GM plant humming a year after tornado

OKLAHOMA CITY (AP) _ Winds exceeding 200 mph ripped the plant's west wall and roof clean off, like a can opener peeling the lid from a giant tin of corn. Steel girders were left standing naked against

Sunday, May 9th 2004, 10:34 am

By: News On 6


OKLAHOMA CITY (AP) _ Winds exceeding 200 mph ripped the plant's west wall and roof clean off, like a can opener peeling the lid from a giant tin of corn. Steel girders were left standing naked against the navy sky.

General Motors Corp.'s paint and body shops and powerhouse were pulverized, and debris dented about 600 newly assembled SUVs in surrounding parking lots, shattering their windows.

Yet none of the 1,000 employees on duty when the F4 tornado ripped through the southern Oklahoma City plant a year ago Saturday were injured, and GM had full production restored in 53 days, with little impact on earnings and just a small delay to the launch of its GMC Envoy XUV.

``If you had a chance to look at the plant to see the devastation, that was really remarkable,'' GM spokesman Dan Flores said.

Now, silver, gold and maroon Envoys and Pontiac Trailblazers glide through the plant's pristine paint shop and spark-filled body shop at a pace of 3,000 a week, filling about 3 percent of GM's production.

Workers in blue coveralls, hair nets and safety goggles _ many of whom were present when the twister hit _ guide the vehicles along their robotic paths. All is back to normal, like it was before 5:18 p.m. May 8, 2003.

The plant's second shift had about 15 minutes warning. As the sirens wailed, roughly 100 paint shop employees sought shelter in the 500-square-foot, cinder block canteen.

``We knew the instant it hit the building,'' said painter Cherrie Dunbar, who huddled beneath a table, praying. ``You could feel the vibration.''

The power failed, but the generators turned emergency lights on. The room filled with dust, and palpable electricity in the air stood the hairs on the workers' arms.

After the tornado passed, workers emerged to find their twisted cars piled on the parking lot, tossed into the plant or submerged in a pond. One car has never been found.

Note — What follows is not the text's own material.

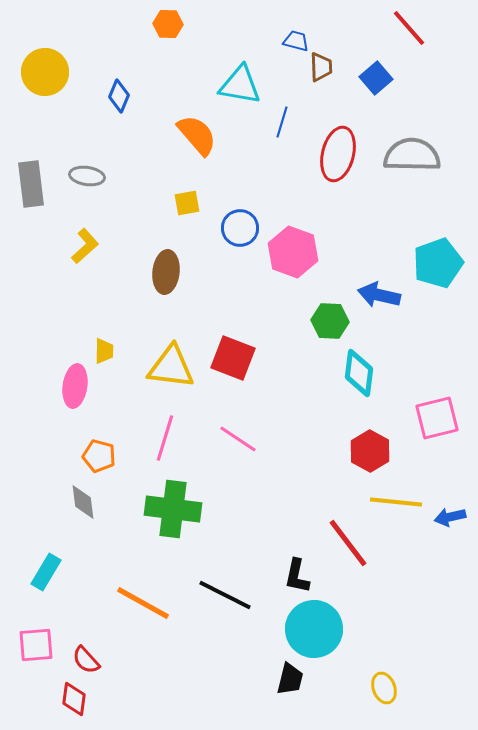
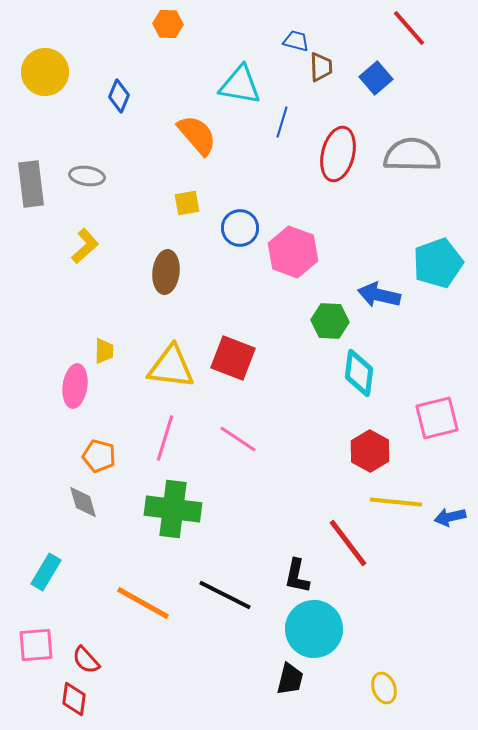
gray diamond at (83, 502): rotated 9 degrees counterclockwise
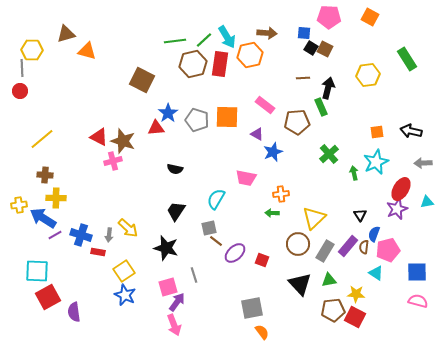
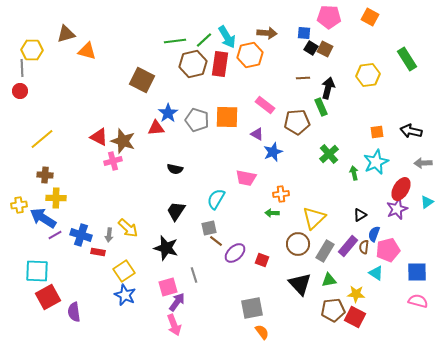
cyan triangle at (427, 202): rotated 24 degrees counterclockwise
black triangle at (360, 215): rotated 32 degrees clockwise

``It absolutely took my breath away,'' said paint shop area manager Tom Blad, who left work just before the storm hit and immediately returned to survey damage. ``You were here 30 minutes before, and everything was fine.''

The tornado packing winds between 207 mph and 260 mph injured 134 people and destroyed hundreds of homes and business across the Oklahoma City area. At the plant, just two truck drivers for GM suppliers had minor injuries.

The United Auto Workers Local 1999 hall across Air Depot Blvd. from the plant was leveled, too. About 36 members and their spouses were inside for a class about retirement benefits when the sirens sung.

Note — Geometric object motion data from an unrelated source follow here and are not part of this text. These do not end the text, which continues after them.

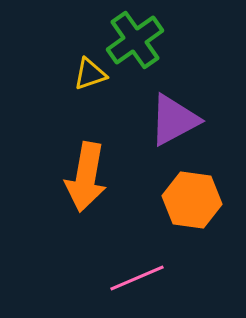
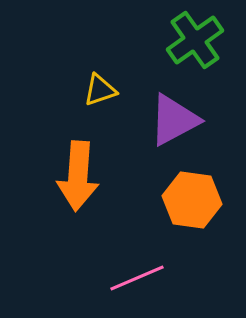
green cross: moved 60 px right
yellow triangle: moved 10 px right, 16 px down
orange arrow: moved 8 px left, 1 px up; rotated 6 degrees counterclockwise
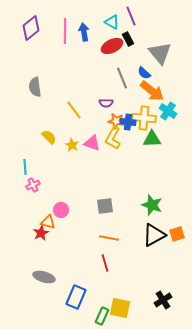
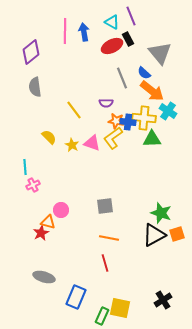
purple diamond: moved 24 px down
yellow L-shape: rotated 25 degrees clockwise
green star: moved 9 px right, 8 px down
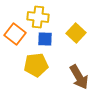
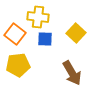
yellow pentagon: moved 18 px left
brown arrow: moved 7 px left, 4 px up
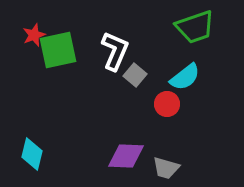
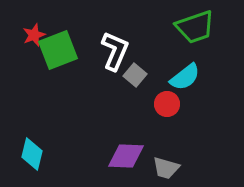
green square: rotated 9 degrees counterclockwise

They huddled together in an interior hallway of the steel-sided building, and the twister crushed the meeting hall and the north end of the hallway like a cola can underfoot.

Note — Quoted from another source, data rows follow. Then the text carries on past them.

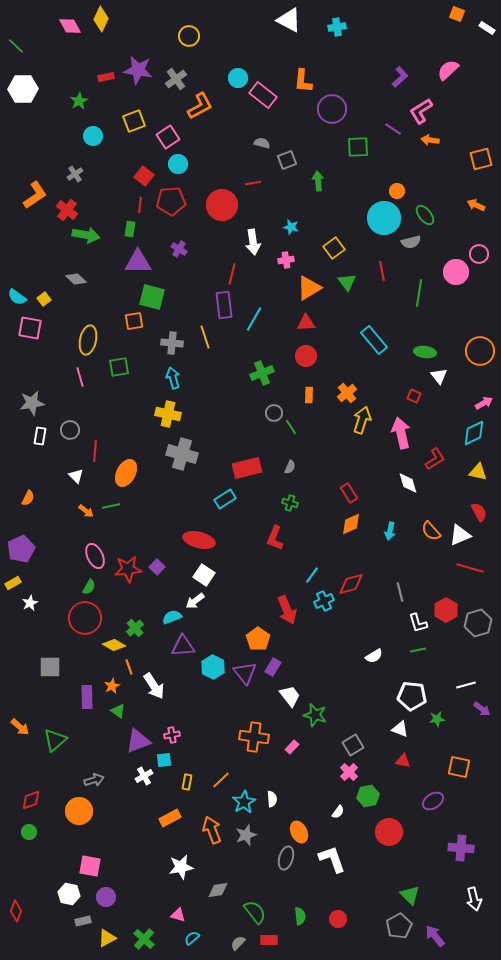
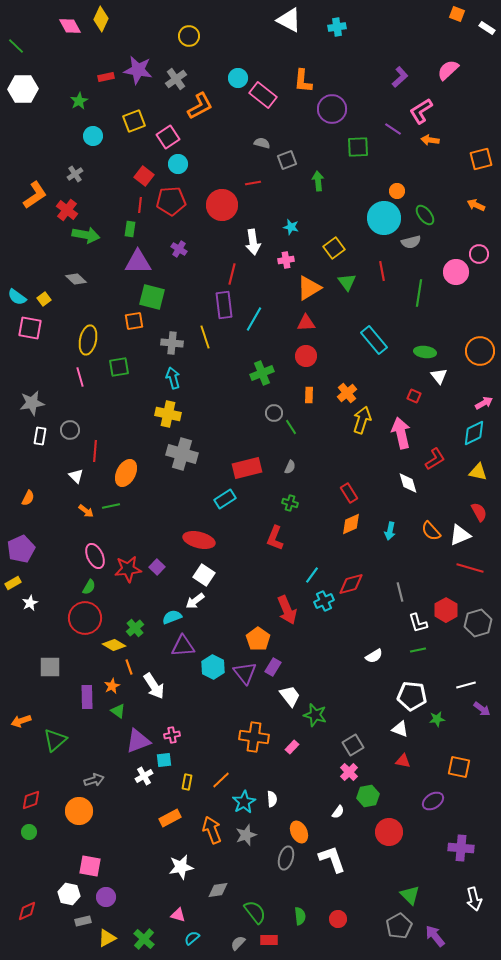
orange arrow at (20, 727): moved 1 px right, 6 px up; rotated 120 degrees clockwise
red diamond at (16, 911): moved 11 px right; rotated 45 degrees clockwise
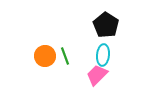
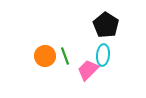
pink trapezoid: moved 9 px left, 5 px up
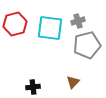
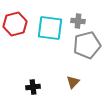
gray cross: rotated 24 degrees clockwise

``It sounded like someone had taken a bunch of marbles and dropped them on the building,'' said local president Bob Alexander, who hid out under a table. ``I guess that was the debris.''

The union's new brick hall, which will cost more than $600,000, is scheduled to open June 1. Besides the masonry outside, the hall has a safe room with 12-inch cinder block walls.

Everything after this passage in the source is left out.